The entries below contain a stretch that opens with the line containing "http://papadmanufacturers.blogsp" and closes with the line containing "20,000 people weekly."; set down that stretch exactly, both ends included, and nothing else.

<<<<

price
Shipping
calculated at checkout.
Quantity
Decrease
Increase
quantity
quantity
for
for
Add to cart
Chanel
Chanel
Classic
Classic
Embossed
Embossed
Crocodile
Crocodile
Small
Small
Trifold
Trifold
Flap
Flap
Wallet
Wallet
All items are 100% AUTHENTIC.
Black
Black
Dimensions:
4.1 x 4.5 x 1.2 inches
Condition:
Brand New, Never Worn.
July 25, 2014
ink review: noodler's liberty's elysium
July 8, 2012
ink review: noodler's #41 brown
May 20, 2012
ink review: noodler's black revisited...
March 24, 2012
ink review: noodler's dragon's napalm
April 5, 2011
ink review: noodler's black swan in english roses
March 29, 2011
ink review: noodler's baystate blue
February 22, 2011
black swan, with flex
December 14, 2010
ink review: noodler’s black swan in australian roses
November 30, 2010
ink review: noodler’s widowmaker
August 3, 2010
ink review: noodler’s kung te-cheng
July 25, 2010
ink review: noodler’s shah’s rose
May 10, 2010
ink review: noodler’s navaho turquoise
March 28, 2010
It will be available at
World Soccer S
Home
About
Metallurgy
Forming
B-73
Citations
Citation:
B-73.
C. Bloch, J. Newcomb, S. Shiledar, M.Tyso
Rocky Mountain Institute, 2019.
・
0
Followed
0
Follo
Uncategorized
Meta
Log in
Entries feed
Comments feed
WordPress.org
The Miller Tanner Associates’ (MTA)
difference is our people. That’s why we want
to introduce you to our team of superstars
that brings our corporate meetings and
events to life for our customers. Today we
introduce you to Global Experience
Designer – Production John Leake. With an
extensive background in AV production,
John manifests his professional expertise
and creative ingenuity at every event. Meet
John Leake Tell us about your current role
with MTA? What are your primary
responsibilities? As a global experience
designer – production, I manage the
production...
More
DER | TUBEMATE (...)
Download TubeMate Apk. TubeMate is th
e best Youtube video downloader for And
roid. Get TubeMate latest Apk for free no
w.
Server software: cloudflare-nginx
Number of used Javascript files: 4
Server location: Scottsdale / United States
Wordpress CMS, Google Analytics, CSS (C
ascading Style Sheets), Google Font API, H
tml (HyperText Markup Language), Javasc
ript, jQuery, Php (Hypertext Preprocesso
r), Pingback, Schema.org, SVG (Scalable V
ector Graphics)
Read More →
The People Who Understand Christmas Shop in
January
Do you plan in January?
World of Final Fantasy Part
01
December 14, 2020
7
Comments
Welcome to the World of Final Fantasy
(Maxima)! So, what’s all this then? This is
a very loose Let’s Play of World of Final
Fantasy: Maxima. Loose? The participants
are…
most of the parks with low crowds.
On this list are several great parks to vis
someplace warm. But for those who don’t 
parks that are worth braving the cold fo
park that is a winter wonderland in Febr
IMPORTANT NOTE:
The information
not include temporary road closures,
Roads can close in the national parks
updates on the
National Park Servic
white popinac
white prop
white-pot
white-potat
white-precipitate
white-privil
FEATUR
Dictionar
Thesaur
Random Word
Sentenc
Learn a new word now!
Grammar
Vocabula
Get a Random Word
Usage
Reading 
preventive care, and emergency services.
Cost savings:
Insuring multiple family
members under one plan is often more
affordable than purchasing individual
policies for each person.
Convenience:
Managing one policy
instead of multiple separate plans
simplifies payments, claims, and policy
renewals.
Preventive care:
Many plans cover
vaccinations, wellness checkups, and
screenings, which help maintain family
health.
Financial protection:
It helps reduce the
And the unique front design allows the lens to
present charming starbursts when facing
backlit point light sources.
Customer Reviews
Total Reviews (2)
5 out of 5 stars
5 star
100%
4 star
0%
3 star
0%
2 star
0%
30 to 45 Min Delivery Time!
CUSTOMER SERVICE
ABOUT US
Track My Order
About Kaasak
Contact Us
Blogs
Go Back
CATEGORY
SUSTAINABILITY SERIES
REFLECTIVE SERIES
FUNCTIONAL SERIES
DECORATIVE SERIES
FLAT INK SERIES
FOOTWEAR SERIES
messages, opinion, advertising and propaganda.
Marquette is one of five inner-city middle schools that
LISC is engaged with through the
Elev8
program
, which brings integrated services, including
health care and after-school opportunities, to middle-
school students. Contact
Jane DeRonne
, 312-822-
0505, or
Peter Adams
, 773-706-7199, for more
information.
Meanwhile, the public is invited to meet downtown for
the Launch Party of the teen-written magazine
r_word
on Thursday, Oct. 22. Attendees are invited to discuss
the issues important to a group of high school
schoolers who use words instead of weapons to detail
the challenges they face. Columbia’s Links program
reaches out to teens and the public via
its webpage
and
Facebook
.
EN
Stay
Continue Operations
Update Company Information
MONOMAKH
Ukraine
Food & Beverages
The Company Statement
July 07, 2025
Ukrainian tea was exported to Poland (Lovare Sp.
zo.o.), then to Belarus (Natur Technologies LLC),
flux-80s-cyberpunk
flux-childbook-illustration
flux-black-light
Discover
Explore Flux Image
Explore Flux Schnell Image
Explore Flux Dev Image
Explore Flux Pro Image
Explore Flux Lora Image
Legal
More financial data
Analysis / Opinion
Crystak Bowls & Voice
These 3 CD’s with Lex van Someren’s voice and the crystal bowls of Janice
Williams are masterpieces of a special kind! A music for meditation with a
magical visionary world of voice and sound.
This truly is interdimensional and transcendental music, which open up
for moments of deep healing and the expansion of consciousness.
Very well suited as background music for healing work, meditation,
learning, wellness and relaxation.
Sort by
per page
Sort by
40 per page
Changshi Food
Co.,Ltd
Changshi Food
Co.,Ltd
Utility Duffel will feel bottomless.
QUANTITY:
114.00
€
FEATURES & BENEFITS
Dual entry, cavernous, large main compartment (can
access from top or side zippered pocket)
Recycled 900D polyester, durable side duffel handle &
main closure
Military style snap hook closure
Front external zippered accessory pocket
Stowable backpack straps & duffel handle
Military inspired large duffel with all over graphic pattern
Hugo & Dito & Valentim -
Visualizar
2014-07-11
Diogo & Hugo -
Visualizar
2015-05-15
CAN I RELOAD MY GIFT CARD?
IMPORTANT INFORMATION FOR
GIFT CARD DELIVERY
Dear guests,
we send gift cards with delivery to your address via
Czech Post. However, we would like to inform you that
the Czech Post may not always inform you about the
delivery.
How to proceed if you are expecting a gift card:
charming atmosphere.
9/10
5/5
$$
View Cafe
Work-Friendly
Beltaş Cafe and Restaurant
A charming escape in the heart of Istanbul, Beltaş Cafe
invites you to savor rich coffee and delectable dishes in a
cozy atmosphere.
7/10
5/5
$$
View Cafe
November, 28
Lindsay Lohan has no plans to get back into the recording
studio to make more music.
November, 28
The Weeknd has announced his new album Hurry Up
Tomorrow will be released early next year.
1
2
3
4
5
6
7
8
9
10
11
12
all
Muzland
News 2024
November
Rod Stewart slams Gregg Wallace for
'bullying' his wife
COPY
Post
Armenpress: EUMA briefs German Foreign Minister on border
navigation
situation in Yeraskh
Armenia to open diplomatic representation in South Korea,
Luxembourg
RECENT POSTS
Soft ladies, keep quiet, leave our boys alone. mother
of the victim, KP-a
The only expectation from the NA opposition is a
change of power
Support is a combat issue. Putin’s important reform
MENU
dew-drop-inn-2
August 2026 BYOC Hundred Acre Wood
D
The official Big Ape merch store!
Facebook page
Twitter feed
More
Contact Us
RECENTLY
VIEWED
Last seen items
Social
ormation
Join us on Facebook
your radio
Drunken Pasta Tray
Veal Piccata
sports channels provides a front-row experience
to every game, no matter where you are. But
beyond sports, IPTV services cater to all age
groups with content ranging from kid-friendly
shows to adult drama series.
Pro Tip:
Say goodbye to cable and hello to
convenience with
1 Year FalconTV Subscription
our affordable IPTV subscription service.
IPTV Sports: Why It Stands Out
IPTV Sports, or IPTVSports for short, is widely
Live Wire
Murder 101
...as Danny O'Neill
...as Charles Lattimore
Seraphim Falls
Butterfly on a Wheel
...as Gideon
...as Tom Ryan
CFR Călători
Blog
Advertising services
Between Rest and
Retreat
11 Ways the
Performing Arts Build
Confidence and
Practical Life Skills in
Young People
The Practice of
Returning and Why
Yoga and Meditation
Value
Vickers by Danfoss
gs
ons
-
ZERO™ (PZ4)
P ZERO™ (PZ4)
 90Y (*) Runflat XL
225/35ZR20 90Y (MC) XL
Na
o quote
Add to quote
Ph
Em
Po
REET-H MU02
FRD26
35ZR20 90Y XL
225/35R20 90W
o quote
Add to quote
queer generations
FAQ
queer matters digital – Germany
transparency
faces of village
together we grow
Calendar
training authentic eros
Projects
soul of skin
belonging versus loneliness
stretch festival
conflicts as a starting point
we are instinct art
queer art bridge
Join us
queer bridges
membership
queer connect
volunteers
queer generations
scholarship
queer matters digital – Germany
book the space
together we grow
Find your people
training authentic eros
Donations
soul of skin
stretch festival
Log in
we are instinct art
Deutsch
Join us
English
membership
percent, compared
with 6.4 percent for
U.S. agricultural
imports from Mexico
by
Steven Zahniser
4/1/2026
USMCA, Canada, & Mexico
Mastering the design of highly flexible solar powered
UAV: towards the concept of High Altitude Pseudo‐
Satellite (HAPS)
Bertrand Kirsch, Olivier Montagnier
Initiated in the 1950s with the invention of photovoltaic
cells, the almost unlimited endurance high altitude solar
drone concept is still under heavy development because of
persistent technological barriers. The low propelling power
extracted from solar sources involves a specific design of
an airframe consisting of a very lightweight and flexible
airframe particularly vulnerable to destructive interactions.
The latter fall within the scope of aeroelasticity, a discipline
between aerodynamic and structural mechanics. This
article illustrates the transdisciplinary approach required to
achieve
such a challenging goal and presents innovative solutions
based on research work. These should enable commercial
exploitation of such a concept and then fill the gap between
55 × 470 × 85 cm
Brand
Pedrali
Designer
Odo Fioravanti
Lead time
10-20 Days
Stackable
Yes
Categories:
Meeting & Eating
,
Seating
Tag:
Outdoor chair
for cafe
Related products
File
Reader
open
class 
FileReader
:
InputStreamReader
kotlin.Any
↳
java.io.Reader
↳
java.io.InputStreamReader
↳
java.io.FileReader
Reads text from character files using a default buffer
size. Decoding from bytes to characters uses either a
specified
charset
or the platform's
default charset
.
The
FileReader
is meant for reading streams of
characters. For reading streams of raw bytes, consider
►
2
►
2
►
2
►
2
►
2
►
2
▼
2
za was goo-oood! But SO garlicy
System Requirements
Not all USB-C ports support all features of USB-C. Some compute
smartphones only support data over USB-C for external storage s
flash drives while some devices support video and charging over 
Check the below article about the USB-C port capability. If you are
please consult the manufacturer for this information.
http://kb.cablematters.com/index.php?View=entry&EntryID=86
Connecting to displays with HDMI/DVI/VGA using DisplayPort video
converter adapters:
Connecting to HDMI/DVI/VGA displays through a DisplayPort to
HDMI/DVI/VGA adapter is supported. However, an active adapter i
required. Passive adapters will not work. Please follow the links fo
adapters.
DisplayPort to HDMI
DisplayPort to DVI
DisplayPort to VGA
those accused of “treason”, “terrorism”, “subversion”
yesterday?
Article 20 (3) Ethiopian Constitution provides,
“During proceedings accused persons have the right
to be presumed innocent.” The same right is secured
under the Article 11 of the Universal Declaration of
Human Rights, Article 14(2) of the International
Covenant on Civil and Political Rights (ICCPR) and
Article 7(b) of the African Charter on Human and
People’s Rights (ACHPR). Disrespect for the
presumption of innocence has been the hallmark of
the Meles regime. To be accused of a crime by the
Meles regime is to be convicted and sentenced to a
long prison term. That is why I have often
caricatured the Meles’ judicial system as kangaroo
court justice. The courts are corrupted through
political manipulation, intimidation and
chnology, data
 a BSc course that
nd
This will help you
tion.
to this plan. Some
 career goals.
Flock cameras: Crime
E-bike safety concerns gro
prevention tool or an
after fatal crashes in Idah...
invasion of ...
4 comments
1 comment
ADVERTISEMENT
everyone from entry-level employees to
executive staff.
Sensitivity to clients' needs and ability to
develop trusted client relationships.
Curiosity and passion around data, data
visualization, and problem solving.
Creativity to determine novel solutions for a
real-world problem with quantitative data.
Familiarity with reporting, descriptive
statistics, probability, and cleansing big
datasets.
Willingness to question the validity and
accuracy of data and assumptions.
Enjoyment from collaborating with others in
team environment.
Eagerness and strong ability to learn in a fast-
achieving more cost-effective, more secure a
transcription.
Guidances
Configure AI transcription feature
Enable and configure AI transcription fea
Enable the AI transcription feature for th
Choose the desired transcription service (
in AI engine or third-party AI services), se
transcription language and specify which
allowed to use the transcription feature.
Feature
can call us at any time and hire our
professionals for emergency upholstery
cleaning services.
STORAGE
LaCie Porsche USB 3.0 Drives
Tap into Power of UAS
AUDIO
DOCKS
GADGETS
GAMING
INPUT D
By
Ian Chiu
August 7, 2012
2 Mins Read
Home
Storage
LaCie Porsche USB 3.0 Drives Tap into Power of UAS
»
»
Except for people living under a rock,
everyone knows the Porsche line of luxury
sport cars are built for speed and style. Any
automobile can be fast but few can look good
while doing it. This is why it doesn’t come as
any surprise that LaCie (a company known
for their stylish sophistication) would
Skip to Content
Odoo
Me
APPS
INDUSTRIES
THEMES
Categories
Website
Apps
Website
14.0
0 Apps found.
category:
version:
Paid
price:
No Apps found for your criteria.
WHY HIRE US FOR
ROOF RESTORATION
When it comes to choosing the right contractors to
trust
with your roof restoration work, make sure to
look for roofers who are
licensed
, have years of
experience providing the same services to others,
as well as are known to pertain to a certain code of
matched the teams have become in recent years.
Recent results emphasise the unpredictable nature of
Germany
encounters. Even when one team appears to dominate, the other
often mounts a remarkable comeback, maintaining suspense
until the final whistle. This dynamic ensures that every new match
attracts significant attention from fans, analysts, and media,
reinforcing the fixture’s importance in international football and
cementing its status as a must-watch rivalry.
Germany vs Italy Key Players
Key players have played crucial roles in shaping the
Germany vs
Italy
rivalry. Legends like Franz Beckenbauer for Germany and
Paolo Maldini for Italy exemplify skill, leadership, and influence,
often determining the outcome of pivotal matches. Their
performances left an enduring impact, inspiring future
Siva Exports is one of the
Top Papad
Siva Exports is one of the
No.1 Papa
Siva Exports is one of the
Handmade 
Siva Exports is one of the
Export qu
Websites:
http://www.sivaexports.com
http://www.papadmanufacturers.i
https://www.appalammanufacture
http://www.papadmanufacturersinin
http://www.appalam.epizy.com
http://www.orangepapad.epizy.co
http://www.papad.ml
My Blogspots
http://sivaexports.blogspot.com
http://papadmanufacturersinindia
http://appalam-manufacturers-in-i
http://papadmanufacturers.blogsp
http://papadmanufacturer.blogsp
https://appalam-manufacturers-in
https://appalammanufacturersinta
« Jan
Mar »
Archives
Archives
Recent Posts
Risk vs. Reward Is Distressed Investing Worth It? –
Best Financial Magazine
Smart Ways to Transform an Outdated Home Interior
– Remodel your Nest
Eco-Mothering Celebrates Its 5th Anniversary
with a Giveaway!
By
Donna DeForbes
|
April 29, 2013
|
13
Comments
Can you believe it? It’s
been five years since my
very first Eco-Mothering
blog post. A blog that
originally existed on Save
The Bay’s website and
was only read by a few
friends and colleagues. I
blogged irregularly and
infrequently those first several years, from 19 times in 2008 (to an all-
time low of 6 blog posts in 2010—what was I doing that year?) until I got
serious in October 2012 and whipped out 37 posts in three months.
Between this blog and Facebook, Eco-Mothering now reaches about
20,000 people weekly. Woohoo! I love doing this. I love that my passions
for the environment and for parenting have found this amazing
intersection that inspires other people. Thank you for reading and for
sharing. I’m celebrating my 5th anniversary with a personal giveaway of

>>>>

Your response:
http://papadmanufacturers.blogsp
http://papadmanufacturer.blogsp
https://appalam-manufacturers-in
https://appalammanufacturersinta
« Jan
Mar »
Archives
Archives
Recent Posts
Risk vs. Reward Is Distressed Investing Worth It? –
Best Financial Magazine
Smart Ways to Transform an Outdated Home Interior
– Remodel your Nest
Eco-Mothering Celebrates Its 5th Anniversary
with a Giveaway!
By
Donna DeForbes
|
April 29, 2013
|
13
Comments
Can you believe it? It’s
been five years since my
very first Eco-Mothering
blog post. A blog that
originally existed on Save
The Bay’s website and
was only read by a few
friends and colleagues. I
blogged irregularly and
infrequently those first several years, from 19 times in 2008 (to an all-
time low of 6 blog posts in 2010—what was I doing that year?) until I got
serious in October 2012 and whipped out 37 posts in three months.
Between this blog and Facebook, Eco-Mothering now reaches about
20,000 people weekly. Woohoo! I love doing this. I love that my passions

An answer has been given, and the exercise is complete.